Space War Is "Absolutely Inevitable," Researchers Say

The technology is there, but regulation isn't.  

Militaries have viewed space as a potential asset since the U.S. and the Soviet Union first began the space race. But as more countries send their technology into Earth’s orbit, the proliferation of aerospace capabilities yields a new crop of security risks.

“It is absolutely inevitable that we will see conflict move into space,” space war expert Michael Schmitt told the Guardian on Sunday. Schmitt, a professor of public international law at the University of Exeter, is part of an international consortium of law, military, and space experts who have developed the Woomera Manual on the International Law of Military Space Operations, a legal framework to deal with space conflict.

Space combat is not just risky for the countries that are directly involved. If a combatant force were to blow up an enemy satellite, debris from the violence could easily collide with other satellites or make orbits unnavigable, limiting everyone’s access to space.
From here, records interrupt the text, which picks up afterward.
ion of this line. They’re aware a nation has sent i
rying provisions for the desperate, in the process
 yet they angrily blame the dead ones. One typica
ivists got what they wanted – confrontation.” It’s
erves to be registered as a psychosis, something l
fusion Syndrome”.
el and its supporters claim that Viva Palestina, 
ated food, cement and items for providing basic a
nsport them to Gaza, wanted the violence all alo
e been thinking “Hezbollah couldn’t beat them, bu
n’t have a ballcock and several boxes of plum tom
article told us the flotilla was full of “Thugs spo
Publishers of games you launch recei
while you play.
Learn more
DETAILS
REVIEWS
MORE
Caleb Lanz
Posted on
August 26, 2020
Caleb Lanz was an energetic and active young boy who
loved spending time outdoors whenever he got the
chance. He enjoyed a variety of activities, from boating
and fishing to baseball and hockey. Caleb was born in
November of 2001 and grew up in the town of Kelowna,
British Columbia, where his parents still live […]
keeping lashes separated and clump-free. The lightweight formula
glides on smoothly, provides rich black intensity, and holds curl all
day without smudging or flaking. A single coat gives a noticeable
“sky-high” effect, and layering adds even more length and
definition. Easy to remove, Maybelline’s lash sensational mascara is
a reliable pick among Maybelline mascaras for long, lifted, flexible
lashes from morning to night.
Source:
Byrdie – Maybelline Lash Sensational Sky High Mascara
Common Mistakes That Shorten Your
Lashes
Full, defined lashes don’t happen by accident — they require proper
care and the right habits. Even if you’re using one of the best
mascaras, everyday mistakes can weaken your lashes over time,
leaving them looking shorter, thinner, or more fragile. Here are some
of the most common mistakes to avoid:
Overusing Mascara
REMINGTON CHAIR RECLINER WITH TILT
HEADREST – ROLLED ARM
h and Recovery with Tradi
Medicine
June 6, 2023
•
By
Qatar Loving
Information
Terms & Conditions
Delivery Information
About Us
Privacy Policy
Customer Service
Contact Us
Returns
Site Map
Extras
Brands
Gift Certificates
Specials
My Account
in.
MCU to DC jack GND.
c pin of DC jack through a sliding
According to NASA, space debris creates serious risks but is often too difficult to track. The modern world relies so much on these satellites already that the onslaught of space debris puts everyone’s way of life at risk, in an extremely randomized fashion.

“There is a rule in humanitarian law that says that when conducting a military operation you must choose the method that produces the least collateral damage,” Schmitt said. “So blowing up satellites must be operations of last resort – at least I hope so.”

In February, U.S. Air Force Chief of Staff General David L. Goldfein spoke at the Air Force Association’s 34th annual Air Warfare Symposium and Technology Exposition in Orlando, Florida, where he asked that the Pentagon do more to ramp up space-ready security forces.

“I believe we’re going to be fighting from space in a matter of years,” Goldfein said. “And we are the service that must lead joint warfighting in this new contested domain. This is what the nation demands.” U.S. President Donald Trump has been vocal about military involvement in aerospace technology, most of which already falls under the responsibility of the Air Force. Goldfein stated that his branch of the military handles 90 percent of the country’s space operations but wants more funding.

Meanwhile, military involvement in the space race is thought to be well underway outside of the U.S. as well. In 2007, China successfully launched a missile to destroy one of its own satellites, creating an estimated 150,000 pieces of space debris. And in March, Defense Intelligence Agency director Lieutenant General Robert P. Ashley Jr. testified before the U.S. Senate and said that Russia and China were developing weapons for use in a space war.

With militaries rushing to prepare for space battles, international policy experts now must rush to clarify the law. Without regulation of how space combat is prevented, how attacks are engaged, or how repair efforts in the aftermath are supported, space could start to look like the Wild West.